Augusto acomodó en su rostro una de sus múltiples muecas risueñas adaptables y acto seguido me señaló, desganado, una de las sillas de diseño destinadas a los clientes. Mientras me acomodaba imaginé las lágrimas que se habrían derramado sobre la tela delicada y las canalladas que habrían presenciado desde los cuadros colgados en las paredes los adustos señores de largos bigotes y los guerreros de ojos afiebrados. Experimenté entonces cierta momentánea pena por los abogados, profesionales atormentados, atrapados en la dura dicotomía de servir a los ricos que hacen las leyes o a los ricos que las contravienen. Ellos, los Lugardi, venían de una antigua familia patricia, famosa por su dedicación a las normas escritas y su habilidad para sobrevivir a las tragedias nacionales. Los dos hermanos de esta generación eran conocidos por su implacabilidad, por sus vicios y vida disipada, y por haber sido cómplices de la dictadura, no porque esta les gustara, sino porque hubieran sido cómplices de cualquier detentador de algún poder. Tenían todas las condiciones para ser, y eran, un perfecto par de canallas, pero no por acción sino por omisión; no urdían tramas ni participaban en conjuras, su condición de ambiciosos patológicos, unida a la de enfermos de la voluntad, los llevaba a aceptar lo que fuera.

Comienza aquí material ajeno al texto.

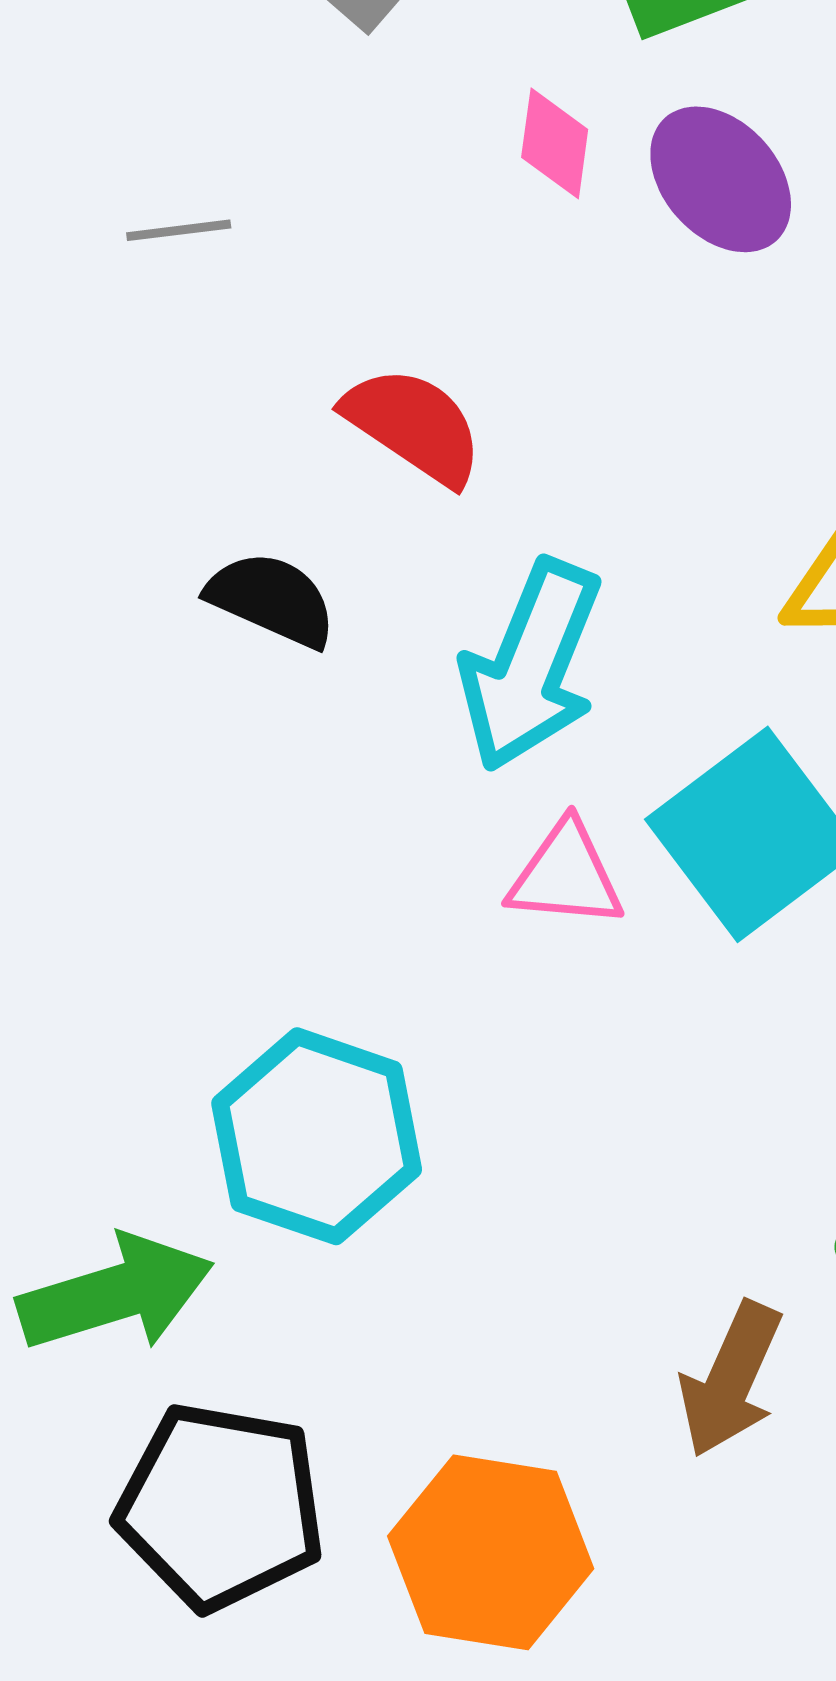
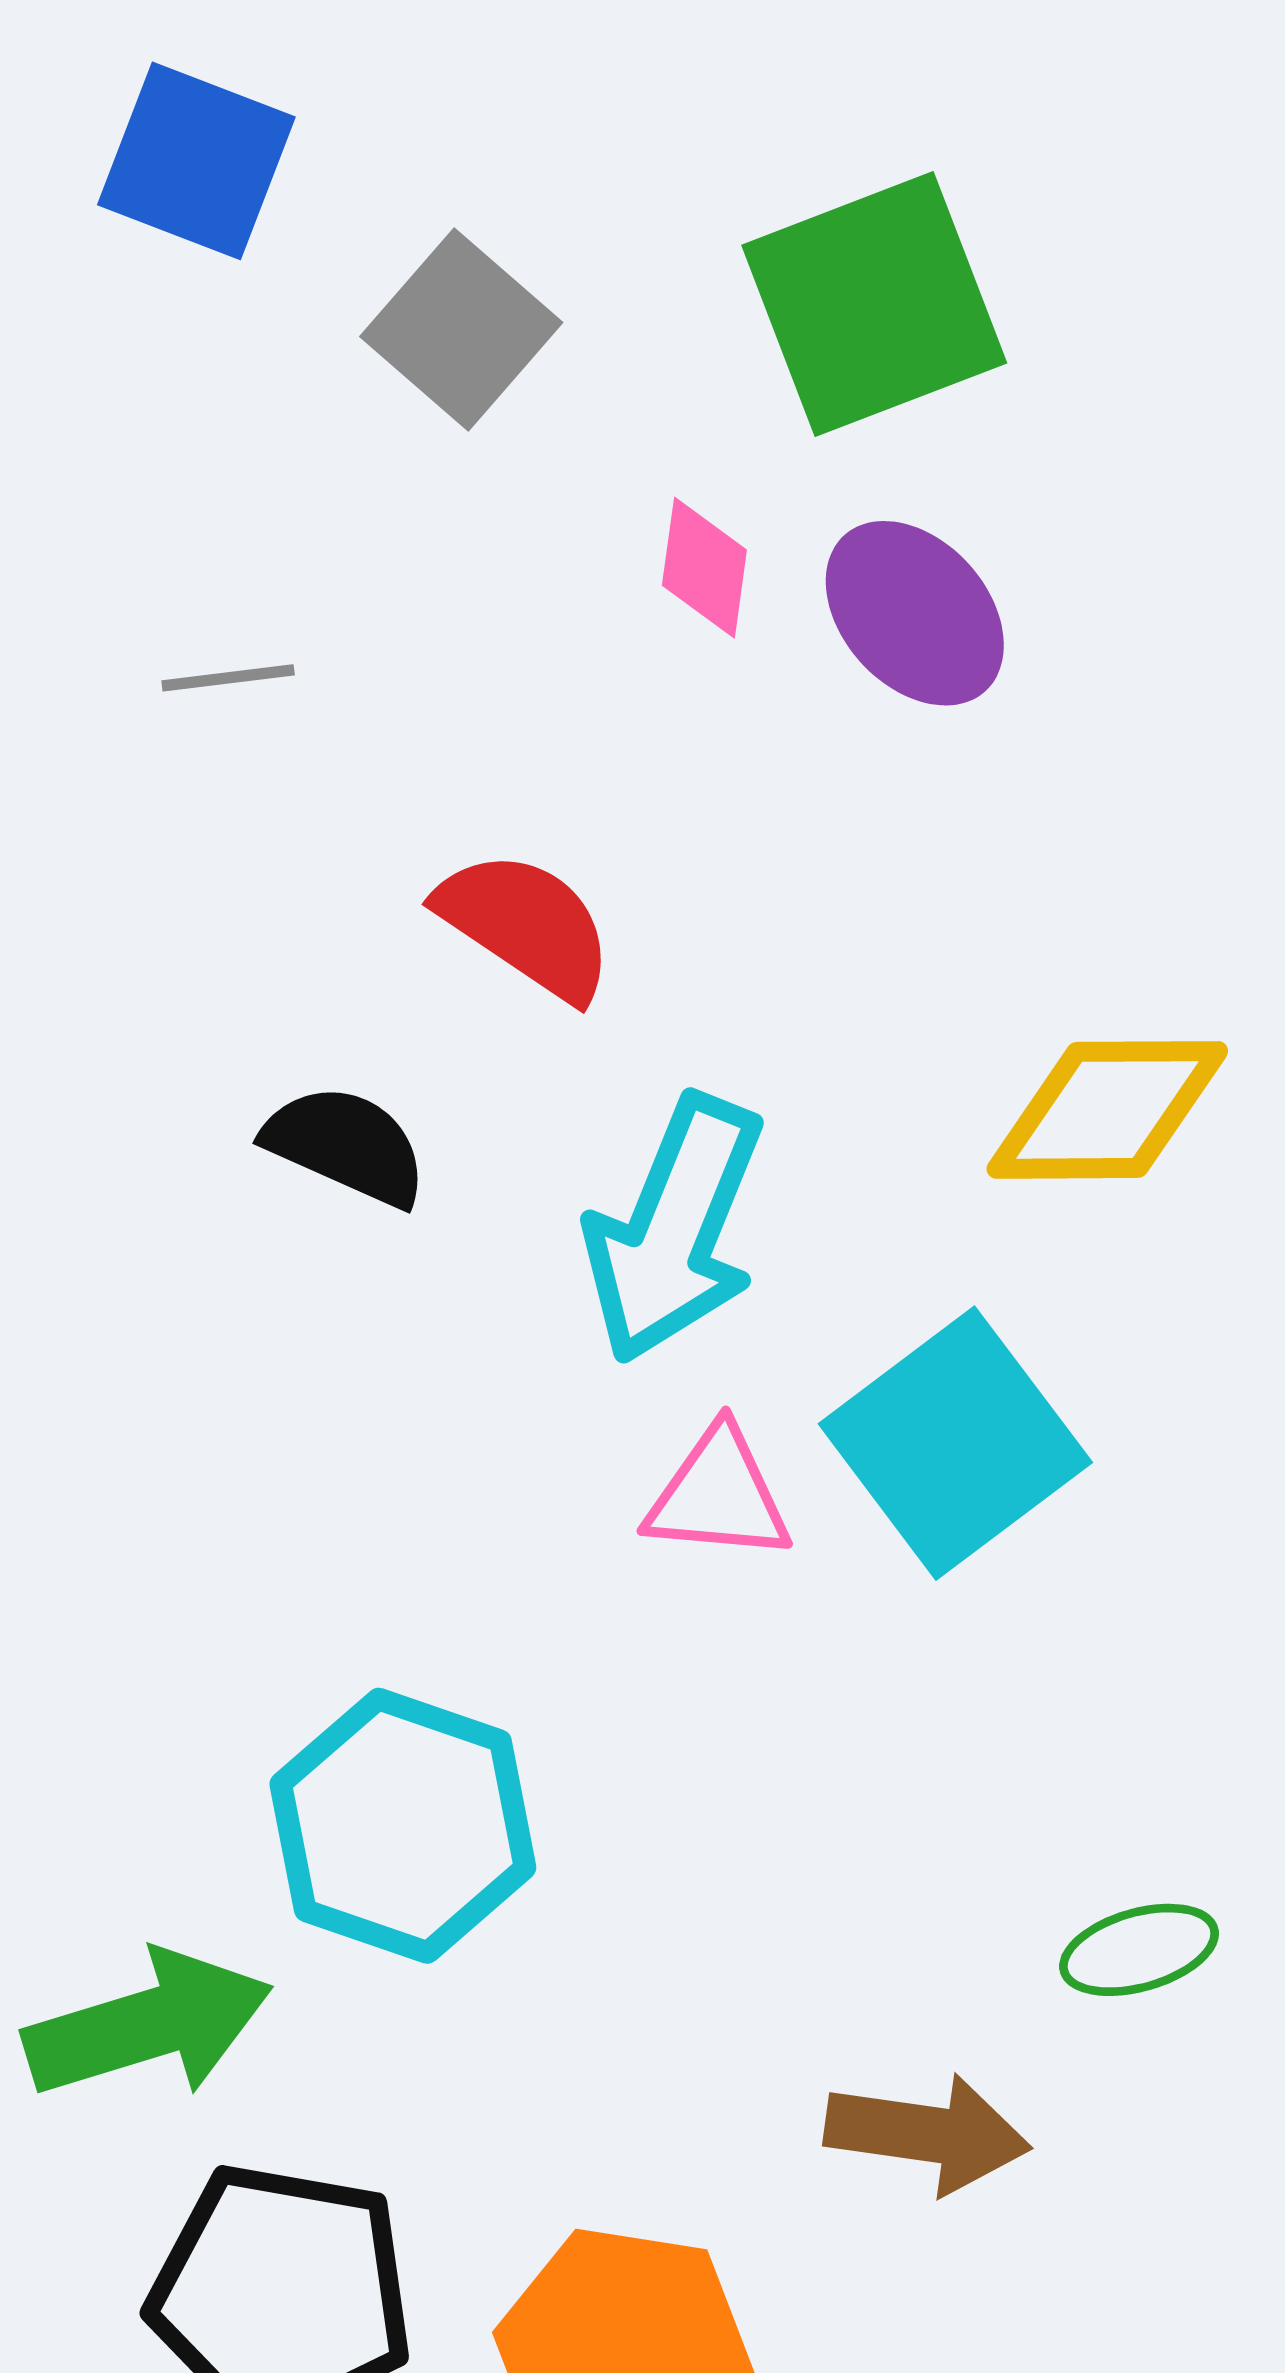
brown arrow: (731, 1379) -> (927, 2134), turned -106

—Mire, iré directo al grano —amenacé a una cara cuya mueca expectante parecía decir «de qué querrá hablarme este idiota», sintiéndome enseguida un personaje de película policial de tercera categoría—. Busco a la señora Amanso por encargo de un pariente y alguien conocido me ha dicho que le preguntara a usted o a su hermano.